Jean-François Duplat de Monticourt

Jean-François Duplat de Monticourt (1710 or 1711 – 4 August 1772 in Grenoble) was an 18th-century French opera librettist.

Next to nothing is known about this author who is attributed[1] the libretto of Les Paladins, one the last works by Rameau (1760).
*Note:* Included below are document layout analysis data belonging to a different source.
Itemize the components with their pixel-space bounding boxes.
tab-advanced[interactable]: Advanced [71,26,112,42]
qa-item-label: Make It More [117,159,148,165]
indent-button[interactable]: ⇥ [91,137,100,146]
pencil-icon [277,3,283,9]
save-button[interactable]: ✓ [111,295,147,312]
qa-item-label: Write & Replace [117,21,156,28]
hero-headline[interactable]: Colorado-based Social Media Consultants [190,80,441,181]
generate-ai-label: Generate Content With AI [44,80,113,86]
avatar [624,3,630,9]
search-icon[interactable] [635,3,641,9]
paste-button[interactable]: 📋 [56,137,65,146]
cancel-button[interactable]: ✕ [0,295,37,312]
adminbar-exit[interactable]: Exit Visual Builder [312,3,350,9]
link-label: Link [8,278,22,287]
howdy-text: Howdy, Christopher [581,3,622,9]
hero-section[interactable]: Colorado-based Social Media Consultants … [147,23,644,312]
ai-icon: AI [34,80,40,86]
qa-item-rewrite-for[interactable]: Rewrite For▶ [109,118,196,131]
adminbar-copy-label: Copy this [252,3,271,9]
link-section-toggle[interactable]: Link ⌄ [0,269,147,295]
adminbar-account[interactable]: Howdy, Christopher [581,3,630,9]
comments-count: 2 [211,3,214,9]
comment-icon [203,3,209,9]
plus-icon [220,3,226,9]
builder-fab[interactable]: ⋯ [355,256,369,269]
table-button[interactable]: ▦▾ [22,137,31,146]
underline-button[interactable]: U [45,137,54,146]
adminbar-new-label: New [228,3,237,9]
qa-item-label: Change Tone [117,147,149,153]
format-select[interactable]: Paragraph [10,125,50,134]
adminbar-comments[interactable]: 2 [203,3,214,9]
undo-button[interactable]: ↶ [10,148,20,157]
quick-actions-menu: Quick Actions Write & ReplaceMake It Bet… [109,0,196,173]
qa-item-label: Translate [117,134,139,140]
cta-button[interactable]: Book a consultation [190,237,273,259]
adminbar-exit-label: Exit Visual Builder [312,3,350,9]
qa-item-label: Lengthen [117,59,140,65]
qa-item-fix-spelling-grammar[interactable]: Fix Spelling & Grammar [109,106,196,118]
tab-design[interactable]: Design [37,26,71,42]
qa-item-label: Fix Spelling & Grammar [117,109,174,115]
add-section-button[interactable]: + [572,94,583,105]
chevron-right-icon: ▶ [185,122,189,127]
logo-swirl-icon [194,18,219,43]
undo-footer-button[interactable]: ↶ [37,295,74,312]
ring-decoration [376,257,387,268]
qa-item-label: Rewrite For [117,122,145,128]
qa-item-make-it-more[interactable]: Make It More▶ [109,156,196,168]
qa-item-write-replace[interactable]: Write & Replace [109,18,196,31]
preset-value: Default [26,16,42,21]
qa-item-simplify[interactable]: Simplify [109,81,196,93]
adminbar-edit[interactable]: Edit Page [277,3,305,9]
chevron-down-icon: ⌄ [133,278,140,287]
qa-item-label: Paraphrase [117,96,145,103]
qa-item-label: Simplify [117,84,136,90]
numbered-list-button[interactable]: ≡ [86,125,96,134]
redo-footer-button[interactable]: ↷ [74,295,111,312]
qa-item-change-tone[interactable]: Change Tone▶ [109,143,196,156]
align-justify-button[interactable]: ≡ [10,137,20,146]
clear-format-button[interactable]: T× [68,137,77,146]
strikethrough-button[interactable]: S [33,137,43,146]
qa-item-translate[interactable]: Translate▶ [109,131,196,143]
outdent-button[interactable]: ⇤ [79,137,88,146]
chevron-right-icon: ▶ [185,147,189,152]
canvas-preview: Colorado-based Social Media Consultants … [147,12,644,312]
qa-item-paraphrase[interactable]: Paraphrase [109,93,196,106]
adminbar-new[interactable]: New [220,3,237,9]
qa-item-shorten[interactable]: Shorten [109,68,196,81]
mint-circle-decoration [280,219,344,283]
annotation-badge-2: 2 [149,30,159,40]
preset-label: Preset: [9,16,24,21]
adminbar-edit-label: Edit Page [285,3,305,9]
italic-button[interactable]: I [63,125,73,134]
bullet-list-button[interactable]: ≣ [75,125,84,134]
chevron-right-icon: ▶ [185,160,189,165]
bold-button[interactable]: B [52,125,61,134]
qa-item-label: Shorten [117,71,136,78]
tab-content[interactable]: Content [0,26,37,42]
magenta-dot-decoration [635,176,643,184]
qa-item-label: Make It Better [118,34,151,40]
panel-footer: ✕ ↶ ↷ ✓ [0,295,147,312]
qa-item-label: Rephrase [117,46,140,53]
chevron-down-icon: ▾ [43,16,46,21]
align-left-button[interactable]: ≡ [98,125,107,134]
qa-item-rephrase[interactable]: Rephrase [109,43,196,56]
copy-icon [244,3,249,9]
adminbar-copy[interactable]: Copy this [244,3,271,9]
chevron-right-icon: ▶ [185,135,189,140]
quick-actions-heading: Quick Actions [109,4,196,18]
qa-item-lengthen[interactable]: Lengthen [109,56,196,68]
The plot is taken from a tale by La Fontaine, Le Petit Chien qui secoue de l'argent et des pierreries.[2]

"This nonsense can come out only from the hand of a man who has not the first notion of drama, and who never made verse; and I will not fear to assert that the defunct Cahusac is a second Quinault compared with the prank that ruined the words of this libretto."[3] Such is the unflattering appraisal of Charles Collé in respect to one of the worst librettists Rameau had, who however wasn't short of them.

Duplat de Monticourt also translated the drama The Gamester by James Shirley, a play which was also translated into French in 1760 by Diderot.[4]

References

  1. This attribution, which is considered reliable, was done by Louis-François Beffara in his Dictionnaire alphabétique des opéras-ballets et autres pièces lyriques pour le théâtre de l'Académie royale de Musique, whose manuscript is kept in the bibliothèque-musée de l'Opéra. Voir Sylvie Bouissou, "Les Paladins de Rameau ; le plaisir de rire sérieusement", 2004. Read on line accessdate 2 July 2016.
  2. Jean de La Fontaine, Contes et nouvelles en vers, IIIe partie, 1671.
  3. Journal et mémoires de Charles Collé, with introduction and notes by Honoré Bonhomme, Paris, Firmin-Didot, t. 2, 1868, (p. 211).
  4. Thomas M. Kavanagh, Dice, Cards, Wheels: A Different History of French Culture, Philadelphia: University of Pennsylvania Press, 2005, (p. 241).